FREMONT, CA: Technology has disrupted almost every industry, and the legal industry is no exception to it. It's always been a topic of discussion among the attorneys on how technology has transformed the practice of law. The era of a shift from paper to computers is gloaming, and now the topic of discussion is - 'smart' technology and social media. The impact these technologies have on the legal profession is greater than ever before.
With the invention of driverless vehicles, intelligent robotics in medicine and science, and many other technologically advanced products, the calamities due to human errors have drastically come down. Technology can undoubtedly save lives now with such disrupting features. The change is bliss only to those companies that are implementing the technological advancements methodically and in a manner that keeps the public's safety the foremost priority. But, to err is human. Despite these advancements, errors will not completely disappear.
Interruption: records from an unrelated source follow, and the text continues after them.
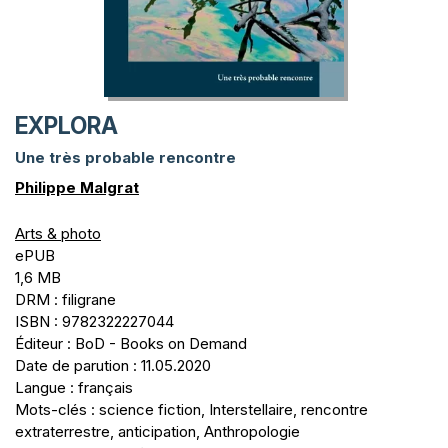
EXPLORA
Une très probable rencontre
Philippe Malgrat
Arts & photo
ePUB
1,6 MB
DRM : filigrane
ISBN : 9782322227044
Éditeur : BoD - Books on Demand
Date de parution : 11.05.2020
Langue : français
Mots-clés : science fiction, Interstellaire, rencontre
extraterrestre, anticipation, Anthropologie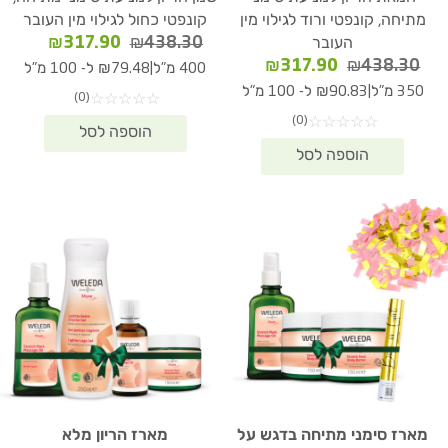
מתיחה, קונפטי ורוד לגילוי מין
קונפטי כחול לגילוי מין העובר
המחיר
המחיר
₪
317.90
₪
438.30
העובר
המקורי
הנוכחי
המחיר
המחיר
₪
317.90
₪
438.30
|
400 מ"ל
₪79.48 ל- 100 מ"ל
היה:
הוא:
המקורי
הנוכחי
|
350 מ"ל
₪90.83 ל- 100 מ"ל
(0)
☆
☆
☆
☆
☆
17.90.
₪438.30.
היה:
הוא:
(0)
☆
☆
☆
☆
☆
₪317.90.
₪438.30.
מארז סימני מתיחה בדגש על
מארז הריון מלא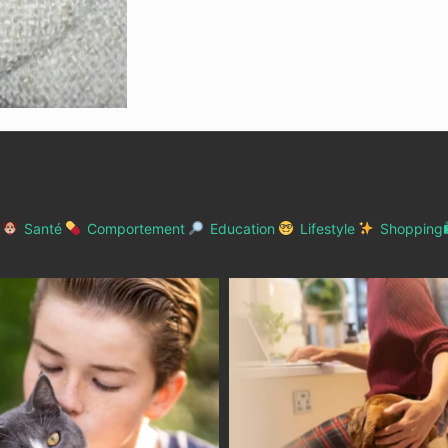
Santé
Comportement
Education
Lifestyle
Shopping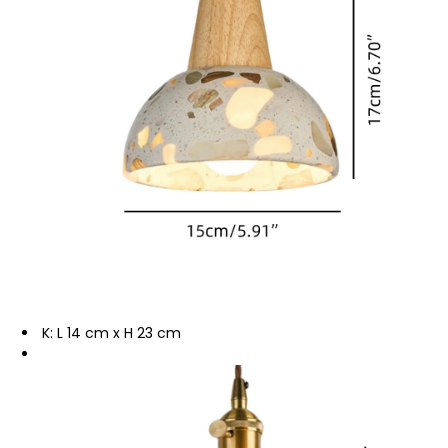
K: L 14 cm x H 23 cm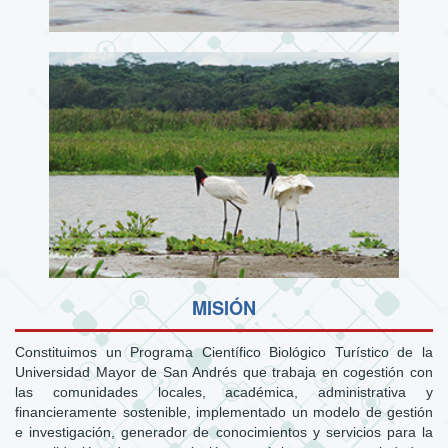
MISIÓN
Constituimos un Programa Científico Biológico Turístico de la
Universidad Mayor de San Andrés que trabaja en cogestión con
las comunidades locales, académica, administrativa y
financieramente sostenible, implementado un modelo de gestión
e investigación, generador de conocimientos y servicios para la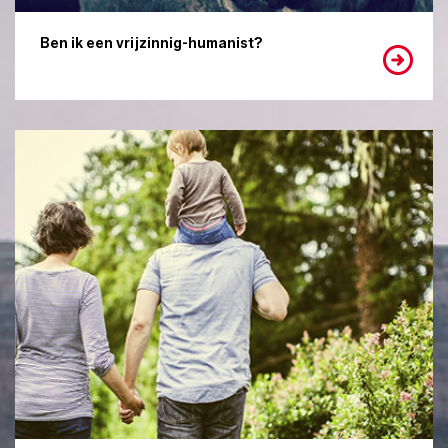
Ben ik een vrijzinnig-humanist?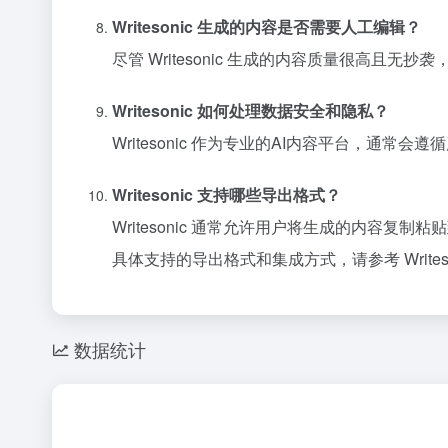
Writesonic 生成的内容是否需要人工编辑？
尽管 Writesonic 生成的内容质量很高
Writesonic 如何处理数据安全和隐私？
Writesonic 作为专业的AI内容平台，
Writesonic 支持哪些导出格式？
Writesonic 通常允许用户将生成的内容复制
具体支持的导出格式和集成方式，请参考 Writes
数据统计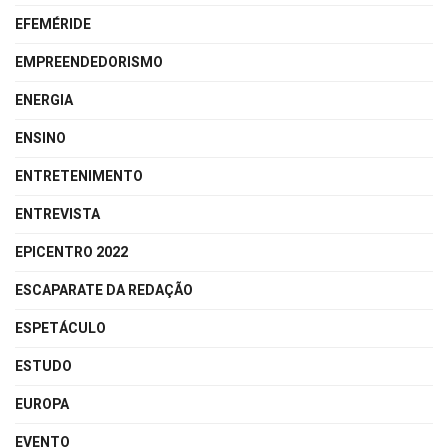
EFEMÉRIDE
EMPREENDEDORISMO
ENERGIA
ENSINO
ENTRETENIMENTO
ENTREVISTA
EPICENTRO 2022
ESCAPARATE DA REDAÇÃO
ESPETÁCULO
ESTUDO
EUROPA
EVENTO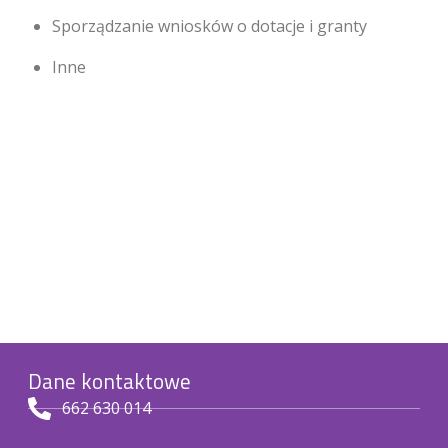
Sporządzanie wniosków o dotacje i granty
Inne
Dane kontaktowe
662 630 014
Disastrous personal injury and death will make the litigation files heavier, but the case in many areas of law, the frequency, and types of cases are sure to change.
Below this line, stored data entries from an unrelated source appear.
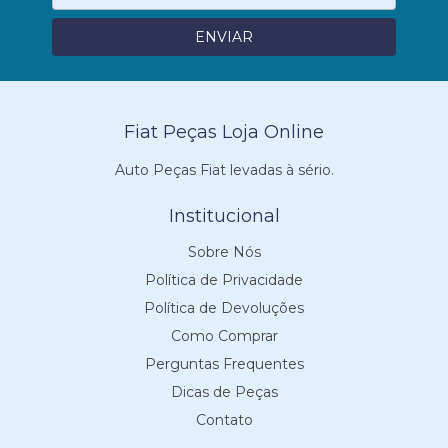
Fiat Peças Loja Online
Auto Peças Fiat levadas à sério.
Institucional
Sobre Nós
Política de Privacidade
Política de Devoluções
Como Comprar
Perguntas Frequentes
Dicas de Peças
Contato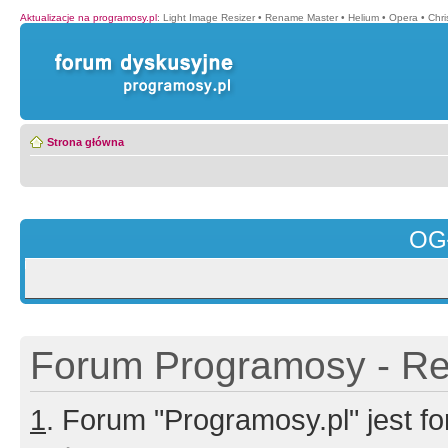
Aktualizacje na programosy.pl
:
Light Image Resizer
•
Rename Master
•
Helium
•
Opera
•
Chr
Strona główna
OG
Forum Programosy - Rej
1
. Forum "Programosy.pl" jest 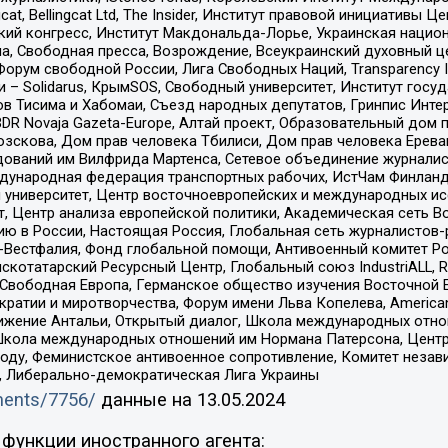
gcat, Bellingcat Ltd, The Insider, Институт правовой инициатив
инский конгресс, Институт Макдональда-Лорье, Украинская нац
, Свободная пресса, Возрождение, Всеукраинский духовный цен
орум свободной России, Лига Свободных Наций, Transparеncy I
– Solidarus, КрымSOS, Свободный университет, Институт госу
в Тисима и Хабомаи, Съезд народных депутатов, Гринпис Инте
DR Novaja Gazeta-Europe, Алтай проект, Образовательный дом 
зскова, Дом прав человека Тбилиси, Дом прав человека Ерева
едований им Вилфрида Мартенса, Сетевое объединение журнали
Международная федерация транспортных рабочих, ИстЧам Финлан
й университет, Центр восточноевропейских и международных и
, Центр анализа европейской политики, Академическая сеть Во
ю в России, Настоящая Россия, Глобальная сеть журналистов
естфалия, Фонд глобальной помощи, Антивоенный комитет России,
татарский Ресурсный Центр, Глобальный союз IndustriALL, Russi
 Свободная Европа, Германское общество изучения Восточной 
и и миротворчества, Форум имени Льва Копелева, American Counci
ое движение Антальи, Открытый диалог, Школа международных отн
Школа международных отношений им Нормана Патерсона, Центр
ду, Феминистское антивоенное сопротивление, Комитет независ
а, Либерально-демократическая Лига Украины
uments/7756/
данные на
13.05.2024
функции иностранного агента: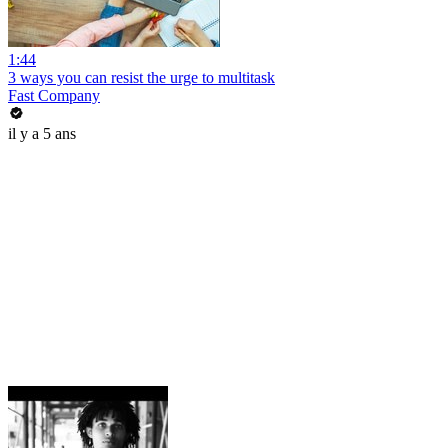
1:44
3 ways you can resist the urge to multitask
Fast Company
il y a 5 ans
Accidents due to car crashes were common, and the litigation went as usual against reckless drivers. But, the landscape has changed now. Crashes due to driverless cars have raised a pile of questions as to whom to blame. Some such crashes have resulted to even deaths. This is not the case only with driverless technology; instead, tragedies are also recorded in robotic equipment affecting medical-related litigations and cases of data privacy and security. As technology is undeniably affecting the litigation landscape, the legal industry must be prepared to adapt these changes in the practice of law.
The silver lining is that the legal industry, too, has changed the way of working and is embracing technology. The law firms have started moving to cloud-based software and case management systems, which have automated case flow and deadline management. Offices are paperless now. 'Virtual' meetings with staff and clients are on the rise. A client sitting at Florida can now schedule a meeting with a counsel settled at California, that too, in real-time. Reviewing transcripts on sophisticated computer programs have become easier that allows the user to edit and share notes effortlessly. AI and ML can analyze the enormous volume of data in minutes through e-discovery tools.
Thus, it can be said that technology has altered the course of litigation. Smart cars, smartphones, smart houses, smartwatches, and smart towns have bolstered information on people. Increased prevalence of cameras has empowered juries to watch and judge based on the surveillance footage of any incident. Complex medical injuries, procedures, and financial damages, are now illustrated through computerized visuals and animations in the courtrooms, which are phenomenally instructive and spectacular.
Keeping aside all the benefits of technology, it is time to look at some obstacles and potential dangers that technology poses to the industry. Over-dependence on technology has resulted in the professionals losing some vital skills like interpersonal communication. Hiding too much behind the computer screens, animations, text messages, and PowerPoint presentations has made the professionals lose their ability to engage and connect with colleagues, judges, witnesses, jurors, and, most importantly, with clients. Though technology is exceptionally competent and informative, it cannot replace the impact that a captivating orator could make.
What legal professional will look in 2020 is to make optimum utilization of technology that makes them better than before, without being distracted.